We were looking at some correlations–within each state, the correlations between income and different measures of political ideology–and we wanted to get some sense of sampling variability. I vaguely remembered that the sample correlation has a variance of approximately 1/n–or was that 0.5/n, I couldn’t remember. So I did a quick simulation:
> corrs <- rep (NA, 1000) > for (i in 1:1000) corrs[i] <- cor (rnorm(100),rnorm(100)) > mean(corrs) [1] -0.0021 > sd(corrs) [1] 0.1
Yeah, 1/n, that’s right. That worked well. It was quicker and more reliable than looking it up in a book.
In your example, you produced samples of normal random variables which were uncorrelated. However, if they were normal with correlation rho, then the asymptotic variance would be (1/n)* [1-rho^2]^2, which depends on the true rho, but does in fact equal 1/n if rho=0.
However, it can be shown that Fisher's z-transformation, (1/2)*ln[(1+r)/(1-r)] has asymptotic variance equal to 1/n regardless of the true correlation.
… or even
> sd( replicate( 1000, cor(rnorm(100), rnorm(100) ) ) )
[1] 0.09903454
nice to hear someone else jogs their memory this way
In a similar vein, I tend to use simulation instead of more formal power tests.
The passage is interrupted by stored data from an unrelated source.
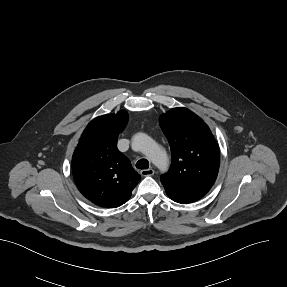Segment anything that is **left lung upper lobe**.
<instances>
[{
  "instance_id": "left-lung-upper-lobe-1",
  "label": "left lung upper lobe",
  "mask_w": 287,
  "mask_h": 287,
  "mask_svg": "<svg viewBox=\"0 0 287 287\" xmlns=\"http://www.w3.org/2000/svg\"><path fill=\"white\" fill-rule=\"evenodd\" d=\"M160 126L172 153L171 167L160 177L167 195L181 204L199 200L219 171V150L210 129L195 113L181 107L163 114Z\"/></svg>"
}]
</instances>
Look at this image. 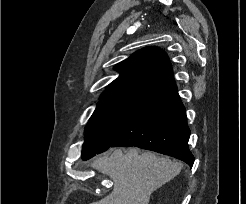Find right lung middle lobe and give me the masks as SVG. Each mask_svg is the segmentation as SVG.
<instances>
[{
    "mask_svg": "<svg viewBox=\"0 0 246 204\" xmlns=\"http://www.w3.org/2000/svg\"><path fill=\"white\" fill-rule=\"evenodd\" d=\"M135 100L100 101L86 125L82 159H87L110 148L123 119Z\"/></svg>",
    "mask_w": 246,
    "mask_h": 204,
    "instance_id": "1",
    "label": "right lung middle lobe"
}]
</instances>
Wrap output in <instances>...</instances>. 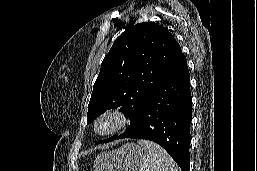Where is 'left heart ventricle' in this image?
I'll list each match as a JSON object with an SVG mask.
<instances>
[{
  "instance_id": "left-heart-ventricle-1",
  "label": "left heart ventricle",
  "mask_w": 257,
  "mask_h": 171,
  "mask_svg": "<svg viewBox=\"0 0 257 171\" xmlns=\"http://www.w3.org/2000/svg\"><path fill=\"white\" fill-rule=\"evenodd\" d=\"M109 126H110V122H104L101 124L100 128L102 130H105V129L109 128Z\"/></svg>"
}]
</instances>
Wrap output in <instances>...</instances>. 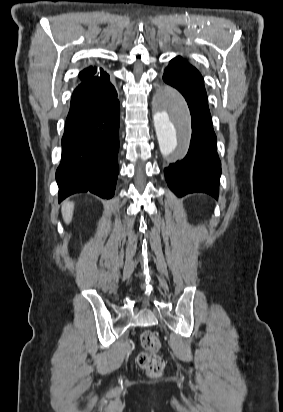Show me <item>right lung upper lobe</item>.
<instances>
[{
  "label": "right lung upper lobe",
  "instance_id": "obj_1",
  "mask_svg": "<svg viewBox=\"0 0 283 412\" xmlns=\"http://www.w3.org/2000/svg\"><path fill=\"white\" fill-rule=\"evenodd\" d=\"M95 76L109 78V75L106 72H104L102 68L97 69L96 67H89L87 69H84L79 74V78L81 81L87 80Z\"/></svg>",
  "mask_w": 283,
  "mask_h": 412
}]
</instances>
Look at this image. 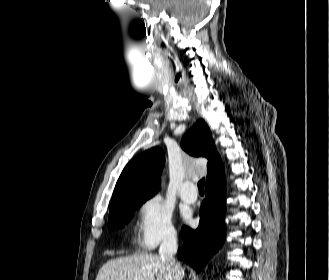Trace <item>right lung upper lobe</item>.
<instances>
[{
  "label": "right lung upper lobe",
  "mask_w": 329,
  "mask_h": 280,
  "mask_svg": "<svg viewBox=\"0 0 329 280\" xmlns=\"http://www.w3.org/2000/svg\"><path fill=\"white\" fill-rule=\"evenodd\" d=\"M181 146L190 155L208 159L206 182L223 170L210 129L203 119L198 120L184 135ZM164 161V152L159 147H154L133 158L117 181L110 211L125 201L152 197L159 189V178Z\"/></svg>",
  "instance_id": "right-lung-upper-lobe-1"
}]
</instances>
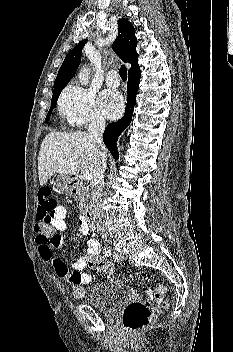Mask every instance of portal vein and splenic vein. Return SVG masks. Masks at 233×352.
Listing matches in <instances>:
<instances>
[{
  "label": "portal vein and splenic vein",
  "mask_w": 233,
  "mask_h": 352,
  "mask_svg": "<svg viewBox=\"0 0 233 352\" xmlns=\"http://www.w3.org/2000/svg\"><path fill=\"white\" fill-rule=\"evenodd\" d=\"M84 178H85V180L90 181L93 177H92V174L90 172H86L84 174Z\"/></svg>",
  "instance_id": "obj_1"
}]
</instances>
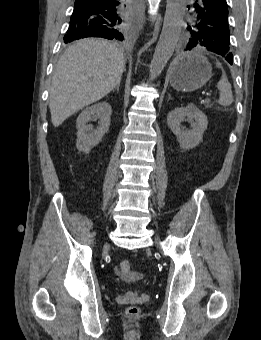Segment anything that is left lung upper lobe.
Wrapping results in <instances>:
<instances>
[{
  "instance_id": "left-lung-upper-lobe-1",
  "label": "left lung upper lobe",
  "mask_w": 261,
  "mask_h": 340,
  "mask_svg": "<svg viewBox=\"0 0 261 340\" xmlns=\"http://www.w3.org/2000/svg\"><path fill=\"white\" fill-rule=\"evenodd\" d=\"M188 30L185 35L186 44L193 38L197 42L195 47L201 46L205 50L214 52L225 59L231 54L228 18L225 20L207 18V21L200 24L195 23L193 20L191 26H188Z\"/></svg>"
}]
</instances>
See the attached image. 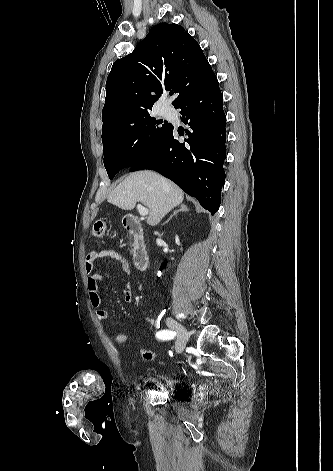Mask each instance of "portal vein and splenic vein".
I'll list each match as a JSON object with an SVG mask.
<instances>
[{
  "mask_svg": "<svg viewBox=\"0 0 333 471\" xmlns=\"http://www.w3.org/2000/svg\"><path fill=\"white\" fill-rule=\"evenodd\" d=\"M137 208H138L139 214H140L141 216H146V215H148L149 210H148L146 207L142 206L141 204H138V205H137Z\"/></svg>",
  "mask_w": 333,
  "mask_h": 471,
  "instance_id": "18ae733b",
  "label": "portal vein and splenic vein"
}]
</instances>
This has the benefit that since I am analyzing the simulated data in EXACTLY the same way as I will analyze the final data, I know that I haven't selected the wrong option when using power test software. Not only that, but I can get real probabilities of false-positive and false-negative for various size effects and inference methods.
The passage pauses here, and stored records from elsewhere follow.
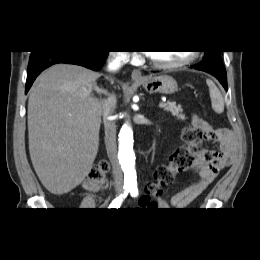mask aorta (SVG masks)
Masks as SVG:
<instances>
[{
  "instance_id": "aorta-1",
  "label": "aorta",
  "mask_w": 260,
  "mask_h": 260,
  "mask_svg": "<svg viewBox=\"0 0 260 260\" xmlns=\"http://www.w3.org/2000/svg\"><path fill=\"white\" fill-rule=\"evenodd\" d=\"M118 159L124 172L126 184L136 183L135 153L133 151V131L131 125L126 122L119 133Z\"/></svg>"
}]
</instances>
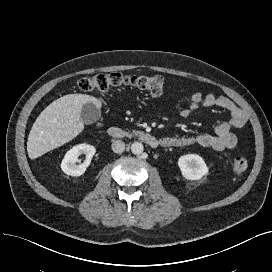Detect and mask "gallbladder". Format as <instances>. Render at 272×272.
<instances>
[{
	"label": "gallbladder",
	"instance_id": "gallbladder-1",
	"mask_svg": "<svg viewBox=\"0 0 272 272\" xmlns=\"http://www.w3.org/2000/svg\"><path fill=\"white\" fill-rule=\"evenodd\" d=\"M101 117L100 109L94 103H86L81 110V120L86 125L95 123Z\"/></svg>",
	"mask_w": 272,
	"mask_h": 272
}]
</instances>
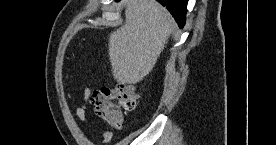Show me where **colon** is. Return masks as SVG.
Returning a JSON list of instances; mask_svg holds the SVG:
<instances>
[{
	"label": "colon",
	"mask_w": 276,
	"mask_h": 145,
	"mask_svg": "<svg viewBox=\"0 0 276 145\" xmlns=\"http://www.w3.org/2000/svg\"><path fill=\"white\" fill-rule=\"evenodd\" d=\"M91 102L99 119L110 127L120 128L125 113L136 109L139 95L131 85L118 84L92 91Z\"/></svg>",
	"instance_id": "1"
}]
</instances>
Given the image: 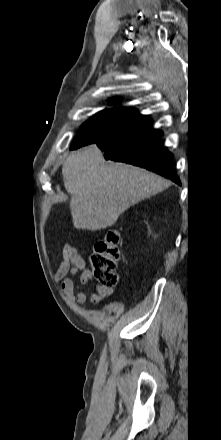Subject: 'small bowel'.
Masks as SVG:
<instances>
[{
    "instance_id": "c3829d8e",
    "label": "small bowel",
    "mask_w": 221,
    "mask_h": 440,
    "mask_svg": "<svg viewBox=\"0 0 221 440\" xmlns=\"http://www.w3.org/2000/svg\"><path fill=\"white\" fill-rule=\"evenodd\" d=\"M62 261L55 273L58 280H62V290L68 300L75 299L77 304L84 307L86 294L80 290V287L87 284L92 278V273L86 268L85 260L78 250L69 244L64 245L62 251ZM78 274L79 290L75 293V283L73 276ZM112 288H104L97 285L90 294V300L93 303L101 304L113 294Z\"/></svg>"
}]
</instances>
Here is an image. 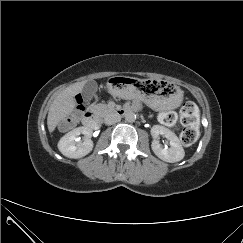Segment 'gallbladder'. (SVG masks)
<instances>
[{"label": "gallbladder", "mask_w": 243, "mask_h": 243, "mask_svg": "<svg viewBox=\"0 0 243 243\" xmlns=\"http://www.w3.org/2000/svg\"><path fill=\"white\" fill-rule=\"evenodd\" d=\"M97 83L93 80L91 81H88L83 89H82V95H83V98L86 102H89L92 97L95 95L96 91H97Z\"/></svg>", "instance_id": "gallbladder-1"}]
</instances>
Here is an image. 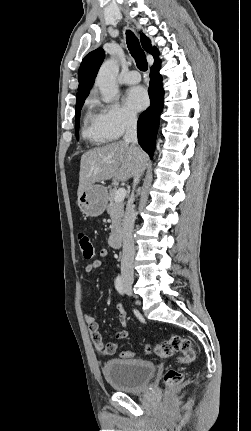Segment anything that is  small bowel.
I'll return each mask as SVG.
<instances>
[{"label":"small bowel","instance_id":"small-bowel-1","mask_svg":"<svg viewBox=\"0 0 251 431\" xmlns=\"http://www.w3.org/2000/svg\"><path fill=\"white\" fill-rule=\"evenodd\" d=\"M108 255H109L108 250H106V249L100 250V256L101 257H107ZM100 267H102V261H100V260H94V261L88 263L87 265L84 266V268L81 272V276H80L81 279H83L85 275L90 274L95 269H98ZM81 286H82V284H81ZM115 308L119 311L118 318H119L121 325L124 327V329L117 331L114 335V341L108 342L106 344L102 340V335L99 331V325H98L96 319L90 314L84 315V320H85V323L87 325V329H88L89 335L91 337V340H92L94 346L96 347V349L104 355L114 354L119 347V341L124 340V339L128 338V336H129L128 330L125 329V327L127 326V316L123 310L121 303L115 302Z\"/></svg>","mask_w":251,"mask_h":431}]
</instances>
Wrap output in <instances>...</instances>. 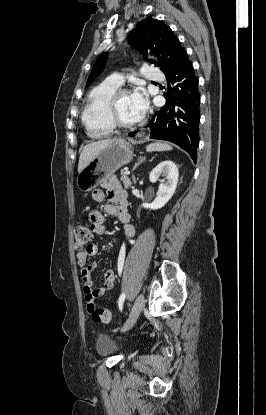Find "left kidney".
Masks as SVG:
<instances>
[{
	"label": "left kidney",
	"mask_w": 266,
	"mask_h": 415,
	"mask_svg": "<svg viewBox=\"0 0 266 415\" xmlns=\"http://www.w3.org/2000/svg\"><path fill=\"white\" fill-rule=\"evenodd\" d=\"M163 177V183L159 184L157 196L151 204H143L146 209L157 210L166 205L175 193L179 172L176 164L172 161H162L150 173L149 179L152 183L160 181Z\"/></svg>",
	"instance_id": "left-kidney-1"
}]
</instances>
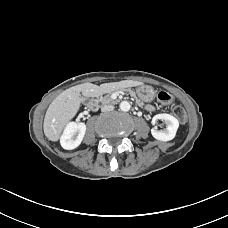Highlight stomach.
Wrapping results in <instances>:
<instances>
[{
    "instance_id": "1",
    "label": "stomach",
    "mask_w": 228,
    "mask_h": 228,
    "mask_svg": "<svg viewBox=\"0 0 228 228\" xmlns=\"http://www.w3.org/2000/svg\"><path fill=\"white\" fill-rule=\"evenodd\" d=\"M136 94L144 102H151L155 97L154 89L144 84L136 88Z\"/></svg>"
}]
</instances>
For example, what is the probability that the mysterious decision function f will say that two coins are different based on the outcome of n flips if they have probabilities of landing heads of p1 and p2 respectively?
<pre>
k1 = rbinom(10000, n, p1)
k2 = rbinom(10000, n, p2)
for (i in 1:10000) {
z[i] = f(k1, n, k2, n)
}
mean(z)
</pre>
Current,
Thanks for the correction. I'm off the hook in this particular case: the actual rho in our example was around 0.2, so 1-rho^2 = .96, which is close enough to 1 that I don't mind missing the factor. But in general your point is a good one–and also an illustration of the limitations of simulation!